[pypy-dev] Great experience with PyPy

Marko Tasic mtasic85 at gmail.com
Thu Feb 7 12:55:42 CET 2013


Hi,

I would like to share short story with you and share what we have
accomplished with PyPy and its friends so far.

Company that I have worked for last 7 months (intentionally unnamed)
gave me absolute permission to pick up technologies on which we based
our solution. What we do is: crawl for PDFs and newspapers articles,
download, translate them if needed, OCR if needed, do extensive
analysis of downloaded PDFs and articles, store them in more organized
structures for faster querying, search for them and generate bunch of
complex reports.

>From very beginning I decided to go with PyPy no matter what. What we
picked is following:
* Flask for web framework, and few of its extensions such as
Flask-Login, Flask-Principal, Flask-WTF, Flask-Mail, etc.
* Cassandra as database because of its features and great experience
with it.
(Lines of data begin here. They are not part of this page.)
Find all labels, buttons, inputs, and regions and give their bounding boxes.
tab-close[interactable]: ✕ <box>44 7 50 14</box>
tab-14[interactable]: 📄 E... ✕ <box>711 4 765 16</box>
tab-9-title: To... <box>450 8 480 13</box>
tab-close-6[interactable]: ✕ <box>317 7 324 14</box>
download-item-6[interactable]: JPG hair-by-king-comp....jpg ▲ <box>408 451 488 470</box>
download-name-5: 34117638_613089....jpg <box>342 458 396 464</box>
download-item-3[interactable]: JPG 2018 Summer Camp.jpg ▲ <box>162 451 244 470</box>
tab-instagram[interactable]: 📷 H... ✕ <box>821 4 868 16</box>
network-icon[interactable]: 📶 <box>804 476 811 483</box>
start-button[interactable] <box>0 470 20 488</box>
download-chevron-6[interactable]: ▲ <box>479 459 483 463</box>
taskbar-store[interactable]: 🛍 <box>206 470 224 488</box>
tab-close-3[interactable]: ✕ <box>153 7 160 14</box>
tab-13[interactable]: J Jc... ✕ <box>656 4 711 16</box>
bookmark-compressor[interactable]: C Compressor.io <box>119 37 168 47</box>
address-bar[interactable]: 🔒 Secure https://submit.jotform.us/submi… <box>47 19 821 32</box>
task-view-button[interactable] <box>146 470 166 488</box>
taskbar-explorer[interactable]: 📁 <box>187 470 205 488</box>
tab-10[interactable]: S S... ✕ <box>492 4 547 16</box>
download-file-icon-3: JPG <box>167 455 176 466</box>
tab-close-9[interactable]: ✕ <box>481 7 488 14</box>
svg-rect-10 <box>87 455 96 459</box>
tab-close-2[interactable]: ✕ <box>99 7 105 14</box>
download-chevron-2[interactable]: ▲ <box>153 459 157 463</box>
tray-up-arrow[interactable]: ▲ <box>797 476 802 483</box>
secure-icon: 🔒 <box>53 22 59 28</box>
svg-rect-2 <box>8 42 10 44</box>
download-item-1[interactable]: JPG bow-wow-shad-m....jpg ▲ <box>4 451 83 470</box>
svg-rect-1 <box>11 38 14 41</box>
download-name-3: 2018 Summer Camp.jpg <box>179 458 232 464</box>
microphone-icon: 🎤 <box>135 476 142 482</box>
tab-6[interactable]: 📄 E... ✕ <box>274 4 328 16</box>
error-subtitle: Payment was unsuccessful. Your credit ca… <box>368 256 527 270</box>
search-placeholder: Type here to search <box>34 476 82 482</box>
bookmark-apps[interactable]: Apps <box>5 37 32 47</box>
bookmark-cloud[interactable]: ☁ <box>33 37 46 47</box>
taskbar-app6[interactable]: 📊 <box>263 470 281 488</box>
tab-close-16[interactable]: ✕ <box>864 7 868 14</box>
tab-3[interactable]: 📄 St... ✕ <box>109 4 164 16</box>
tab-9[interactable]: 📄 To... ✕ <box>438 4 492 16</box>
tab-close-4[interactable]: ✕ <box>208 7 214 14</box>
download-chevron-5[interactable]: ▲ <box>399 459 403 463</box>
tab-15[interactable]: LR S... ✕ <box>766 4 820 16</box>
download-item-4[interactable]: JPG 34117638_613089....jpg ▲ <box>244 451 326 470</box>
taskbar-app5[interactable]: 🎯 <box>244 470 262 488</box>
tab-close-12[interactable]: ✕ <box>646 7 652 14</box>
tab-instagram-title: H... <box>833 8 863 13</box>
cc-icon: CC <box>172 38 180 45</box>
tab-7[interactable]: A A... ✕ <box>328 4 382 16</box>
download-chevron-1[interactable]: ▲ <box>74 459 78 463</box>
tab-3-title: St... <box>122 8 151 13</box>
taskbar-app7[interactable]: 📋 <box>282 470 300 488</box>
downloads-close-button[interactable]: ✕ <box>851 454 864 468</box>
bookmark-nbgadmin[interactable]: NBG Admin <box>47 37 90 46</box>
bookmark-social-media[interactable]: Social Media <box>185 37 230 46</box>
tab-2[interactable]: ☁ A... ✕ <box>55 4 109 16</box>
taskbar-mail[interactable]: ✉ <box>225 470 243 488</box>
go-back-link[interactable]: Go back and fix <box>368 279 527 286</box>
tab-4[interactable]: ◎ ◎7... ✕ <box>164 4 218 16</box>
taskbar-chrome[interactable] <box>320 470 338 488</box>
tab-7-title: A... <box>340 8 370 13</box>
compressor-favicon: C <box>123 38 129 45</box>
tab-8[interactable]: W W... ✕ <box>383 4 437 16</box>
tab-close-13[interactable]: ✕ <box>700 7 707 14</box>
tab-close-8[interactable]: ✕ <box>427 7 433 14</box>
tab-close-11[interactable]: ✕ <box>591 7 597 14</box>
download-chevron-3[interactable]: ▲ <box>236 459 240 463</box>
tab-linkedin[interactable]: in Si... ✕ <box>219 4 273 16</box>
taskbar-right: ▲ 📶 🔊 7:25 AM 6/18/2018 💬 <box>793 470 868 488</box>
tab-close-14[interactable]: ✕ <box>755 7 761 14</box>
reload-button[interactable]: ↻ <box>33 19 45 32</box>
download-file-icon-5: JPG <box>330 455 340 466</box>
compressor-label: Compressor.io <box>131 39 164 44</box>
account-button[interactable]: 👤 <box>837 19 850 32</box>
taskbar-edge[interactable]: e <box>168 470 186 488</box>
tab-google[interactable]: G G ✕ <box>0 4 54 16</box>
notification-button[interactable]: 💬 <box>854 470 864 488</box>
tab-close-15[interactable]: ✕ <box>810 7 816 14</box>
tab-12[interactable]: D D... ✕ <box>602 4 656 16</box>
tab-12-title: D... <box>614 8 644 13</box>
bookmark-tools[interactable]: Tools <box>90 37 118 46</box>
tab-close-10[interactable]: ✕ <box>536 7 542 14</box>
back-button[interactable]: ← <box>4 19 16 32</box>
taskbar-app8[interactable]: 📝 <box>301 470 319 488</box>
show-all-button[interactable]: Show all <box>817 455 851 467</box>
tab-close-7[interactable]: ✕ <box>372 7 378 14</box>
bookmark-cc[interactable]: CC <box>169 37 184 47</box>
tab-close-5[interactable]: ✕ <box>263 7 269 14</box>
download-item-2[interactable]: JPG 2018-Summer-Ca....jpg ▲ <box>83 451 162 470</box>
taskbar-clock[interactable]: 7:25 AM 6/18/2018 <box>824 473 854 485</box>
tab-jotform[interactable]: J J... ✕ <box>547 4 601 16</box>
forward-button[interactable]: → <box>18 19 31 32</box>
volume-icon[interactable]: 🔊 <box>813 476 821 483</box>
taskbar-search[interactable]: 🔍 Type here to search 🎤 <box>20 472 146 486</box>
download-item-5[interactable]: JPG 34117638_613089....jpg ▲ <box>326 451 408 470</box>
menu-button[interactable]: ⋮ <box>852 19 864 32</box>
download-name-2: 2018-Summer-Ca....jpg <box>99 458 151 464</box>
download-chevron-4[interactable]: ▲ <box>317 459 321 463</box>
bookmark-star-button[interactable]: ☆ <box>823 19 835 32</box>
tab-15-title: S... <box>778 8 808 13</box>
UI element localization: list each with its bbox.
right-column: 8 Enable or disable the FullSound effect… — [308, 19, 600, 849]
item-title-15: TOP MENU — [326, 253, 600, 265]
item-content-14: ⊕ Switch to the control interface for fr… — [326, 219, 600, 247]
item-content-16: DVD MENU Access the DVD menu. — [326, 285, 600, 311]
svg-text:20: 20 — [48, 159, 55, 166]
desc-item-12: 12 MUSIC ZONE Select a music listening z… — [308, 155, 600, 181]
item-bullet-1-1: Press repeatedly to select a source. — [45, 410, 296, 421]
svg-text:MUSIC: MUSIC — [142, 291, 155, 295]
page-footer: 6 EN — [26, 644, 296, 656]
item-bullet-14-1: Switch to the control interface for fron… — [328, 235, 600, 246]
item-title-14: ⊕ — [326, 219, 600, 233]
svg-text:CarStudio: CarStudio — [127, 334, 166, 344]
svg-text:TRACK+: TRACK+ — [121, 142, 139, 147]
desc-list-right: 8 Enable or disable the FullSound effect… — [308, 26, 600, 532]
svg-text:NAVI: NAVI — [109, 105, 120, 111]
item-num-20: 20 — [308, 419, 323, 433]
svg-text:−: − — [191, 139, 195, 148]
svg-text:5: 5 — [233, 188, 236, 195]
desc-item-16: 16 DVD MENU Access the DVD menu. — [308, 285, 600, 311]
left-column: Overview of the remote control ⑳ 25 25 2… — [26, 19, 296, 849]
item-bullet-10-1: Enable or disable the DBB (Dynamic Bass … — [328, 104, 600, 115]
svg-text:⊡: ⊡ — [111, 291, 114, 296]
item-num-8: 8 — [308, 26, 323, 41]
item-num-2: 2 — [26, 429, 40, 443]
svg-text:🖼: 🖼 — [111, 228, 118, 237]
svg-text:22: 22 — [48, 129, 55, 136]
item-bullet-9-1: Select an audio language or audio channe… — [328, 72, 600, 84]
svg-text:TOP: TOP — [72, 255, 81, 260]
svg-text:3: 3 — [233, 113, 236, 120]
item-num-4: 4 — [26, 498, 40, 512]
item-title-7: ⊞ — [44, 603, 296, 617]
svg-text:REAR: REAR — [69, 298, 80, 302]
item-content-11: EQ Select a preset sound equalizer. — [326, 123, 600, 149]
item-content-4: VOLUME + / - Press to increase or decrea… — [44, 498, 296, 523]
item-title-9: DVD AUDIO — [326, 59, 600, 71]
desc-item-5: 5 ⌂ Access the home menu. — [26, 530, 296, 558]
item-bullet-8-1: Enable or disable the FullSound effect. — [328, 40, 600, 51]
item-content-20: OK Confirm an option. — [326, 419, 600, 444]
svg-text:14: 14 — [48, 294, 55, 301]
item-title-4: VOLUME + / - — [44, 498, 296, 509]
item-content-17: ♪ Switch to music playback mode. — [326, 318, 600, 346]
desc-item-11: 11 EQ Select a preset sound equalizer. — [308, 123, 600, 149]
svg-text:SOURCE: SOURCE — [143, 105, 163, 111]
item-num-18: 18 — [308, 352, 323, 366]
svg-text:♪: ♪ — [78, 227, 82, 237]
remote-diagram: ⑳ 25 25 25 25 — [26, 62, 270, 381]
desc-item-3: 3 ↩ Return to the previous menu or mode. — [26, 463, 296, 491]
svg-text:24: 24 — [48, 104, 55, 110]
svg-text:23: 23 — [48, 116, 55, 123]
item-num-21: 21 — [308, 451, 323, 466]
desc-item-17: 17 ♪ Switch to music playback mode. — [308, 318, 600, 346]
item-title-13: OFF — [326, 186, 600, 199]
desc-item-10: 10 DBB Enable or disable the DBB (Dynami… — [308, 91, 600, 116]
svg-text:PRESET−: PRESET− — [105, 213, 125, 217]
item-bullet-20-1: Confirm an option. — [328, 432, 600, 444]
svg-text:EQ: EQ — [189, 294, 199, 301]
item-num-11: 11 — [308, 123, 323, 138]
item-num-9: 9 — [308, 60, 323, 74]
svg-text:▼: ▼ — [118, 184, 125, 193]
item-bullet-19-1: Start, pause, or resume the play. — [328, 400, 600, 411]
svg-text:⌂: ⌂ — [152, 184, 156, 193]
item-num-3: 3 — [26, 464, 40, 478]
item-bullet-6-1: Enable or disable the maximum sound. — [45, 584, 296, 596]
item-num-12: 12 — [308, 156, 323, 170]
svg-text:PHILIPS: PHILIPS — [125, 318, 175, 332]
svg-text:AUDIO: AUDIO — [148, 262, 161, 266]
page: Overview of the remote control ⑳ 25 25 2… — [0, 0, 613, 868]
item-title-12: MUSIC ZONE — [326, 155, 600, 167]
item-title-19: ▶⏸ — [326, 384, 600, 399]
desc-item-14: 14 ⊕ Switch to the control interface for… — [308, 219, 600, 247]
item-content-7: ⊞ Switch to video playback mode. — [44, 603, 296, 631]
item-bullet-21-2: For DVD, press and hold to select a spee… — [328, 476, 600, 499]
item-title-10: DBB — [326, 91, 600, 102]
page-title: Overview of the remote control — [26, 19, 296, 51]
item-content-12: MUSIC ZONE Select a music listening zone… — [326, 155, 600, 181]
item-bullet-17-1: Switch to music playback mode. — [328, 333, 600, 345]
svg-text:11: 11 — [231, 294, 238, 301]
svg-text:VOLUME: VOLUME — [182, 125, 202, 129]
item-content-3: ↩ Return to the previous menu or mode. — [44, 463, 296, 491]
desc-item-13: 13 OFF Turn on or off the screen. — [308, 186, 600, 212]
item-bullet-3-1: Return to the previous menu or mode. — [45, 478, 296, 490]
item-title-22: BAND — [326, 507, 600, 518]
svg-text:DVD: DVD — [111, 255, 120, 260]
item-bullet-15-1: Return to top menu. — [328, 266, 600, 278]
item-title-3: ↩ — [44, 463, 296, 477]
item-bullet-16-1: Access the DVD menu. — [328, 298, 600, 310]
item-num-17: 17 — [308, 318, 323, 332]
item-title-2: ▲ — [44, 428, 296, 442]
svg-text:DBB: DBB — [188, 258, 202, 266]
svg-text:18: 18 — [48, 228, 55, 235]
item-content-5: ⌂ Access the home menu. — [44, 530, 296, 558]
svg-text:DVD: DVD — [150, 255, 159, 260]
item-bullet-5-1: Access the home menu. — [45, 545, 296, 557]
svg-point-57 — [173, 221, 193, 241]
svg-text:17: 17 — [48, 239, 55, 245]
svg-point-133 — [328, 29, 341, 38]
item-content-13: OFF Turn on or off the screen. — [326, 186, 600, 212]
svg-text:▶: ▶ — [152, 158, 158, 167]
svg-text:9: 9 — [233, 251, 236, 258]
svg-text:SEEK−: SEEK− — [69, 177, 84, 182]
PyCassa is used as client to talk to Cassandra server.
* ElasticSearch as distributed search engine, and its client library pyes.
* Whoosh as search engine, but with some modifications to support
Cassandra as storage and distributed locking.
* Redis, and its client library redis-py, for caching and to speed up
common auto-completion patterns.
* ZooKeeper, and its client library Kazoo, for distributed locking
which plays essential role in system for transaction-like behavior
over many services at once.
* Celery in conjunction with RabbitMQ for task distribution.
* Sentry for error logging.

What we have developed on our own are wrappers and clients for:
* Moses which is language translator
* Tesseract which is OCR engine
* Cassandra store for Whoosh
* wkhtmltopdf and wkhtmltoimage which are used for conversion of HTML
to PDF/Image
* etc

Now when product is finished and in final testing phase, I can say
that we did not regret because we used PyPy and stack around it.
Typical speed improvement is 2x-3x over CPython in our case, but
anyway we are mostly IO and memory bound, expect for Celery workers
where we do analysis which are again many small CPU intensive tasks
that are exchanged via RabbitMQ. Another reason why we don't see
speedup us is that we are dependent on external software (servers)
written in Erlang and Java.

I'm already planing to do Cassandra (distributed key/value only
database without index features), ZooKeeper, Redis and ElasticSearch
ports in Python for next projects, and hopefully opensource them.